Ah mince, elle n’est pas restée longtemps et déjà, elle nous a captés. Elle a toujours la même intelligence des autres qu’elle avait il y a quelques années.
— Ce n’est pas ma petite amie, même si elle me plait beaucoup. Tu sais qu’elle pourrait être ta mère, presque ? Elle est trop vieille pour moi, non ?
— Tu crois ? C’est si important que ça, l’âge ?
— Des fois, ça peut l’être, oui. Tu sais qu’elle aimerait que tu fasses du babysitting pour elle ? Elle t’en a parlé ? Elle… Elle a vraiment besoin d’aide pour s’occuper de Mathis et puis, ce serait un moyen de nous voir davantage…
— Oui, elle m’en a parlé y a deux jours, elle m’a appelée. Je suis pas sûre d’être capable de m’occuper d’un gosse, moi. Et puis… tu crois que je vais pouvoir le faire sans que ça gêne l’ASE ?
— Je ne sais pas, mais ça me ferait plaisir de te voir plus. Et Mathis est un ange, tu ne trouves pas ?
— Si, si, il a l’air chou. Et puis, peut-être que je pourrai te donner un coup de main pour serrer sa mère, glousse-t-elle en me faisant un clin d’œil.
— Je n’ai pas besoin de toi pour ça. Tu as vu comme je suis beau ? Qui pourrait me résister ?
— Fais gaffe, tu prends le melon, frangin. Moi, je suis sûre qu’il te faut de l’aide, tu dois te débrouiller comme un pied. C’est pas une de tes poufs du quartier, là.
— Non, c’est clair qu’on n’est pas dans la même catégorie. Tu imagines que je n’ai pas eu de petite depuis que je suis sorti de prison ? La honte, non ?
— La honte ? Je.. J’en sais rien, moi.
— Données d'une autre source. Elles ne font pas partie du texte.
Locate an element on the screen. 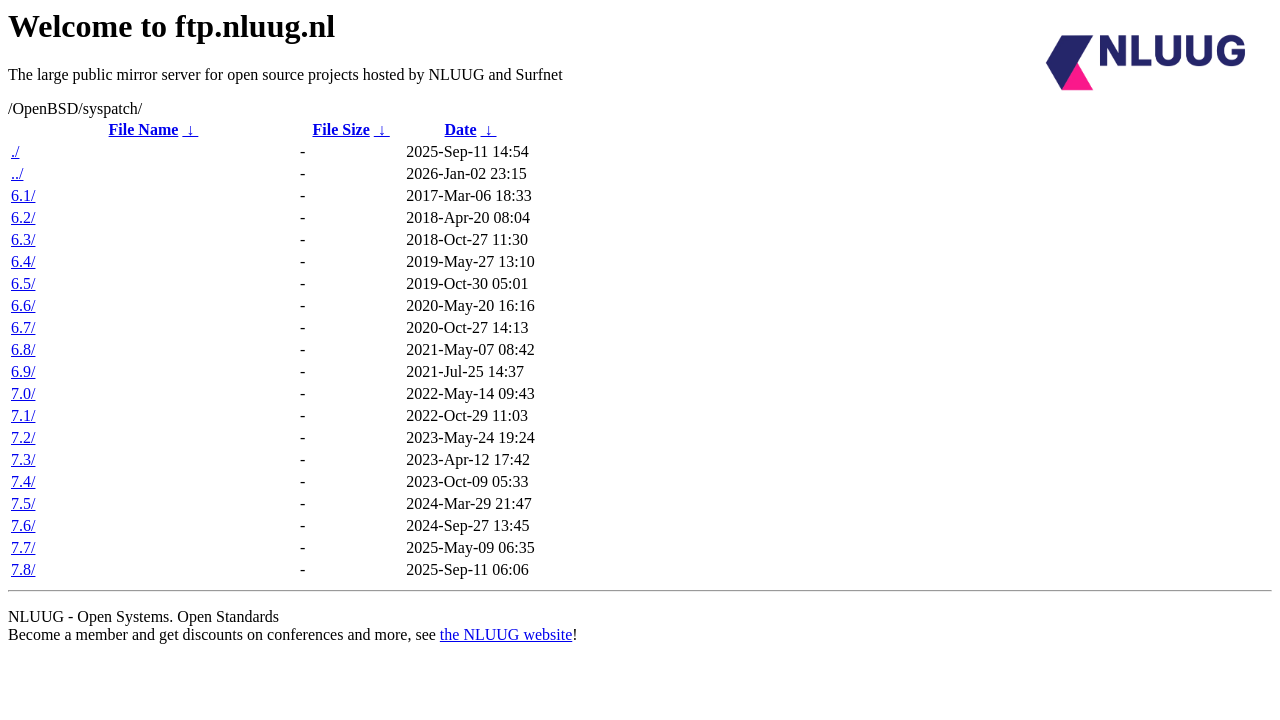 This screenshot has width=1280, height=720. 7.8/ is located at coordinates (23, 569).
Vu les tchoins que tu te tapais au quartier, c’est pas plus mal.
— Un peu de respect pour mes choix, voyons ! Non mais, pour qui tu te prends ? fais-je semblant de m’emporter alors qu’elle éclate de rire.
Cela fait du bien de la voir ainsi retrouver le sourire, comme avant quand elle et moi étions si proches. Cela me redonne un peu d’espoir pour la suite, surtout si elle accepte le boulot de baby sitter. J’aimerais tellement qu’on puisse aussi revivre ensemble, je n’ai plus envie de manquer un seul moment avec elle, mais il ne faut pas non plus que je grille les étapes. Chaque chose en son temps, c’est le seul moyen d’avancer. Je crois que je vais devenir champion de patience, moi…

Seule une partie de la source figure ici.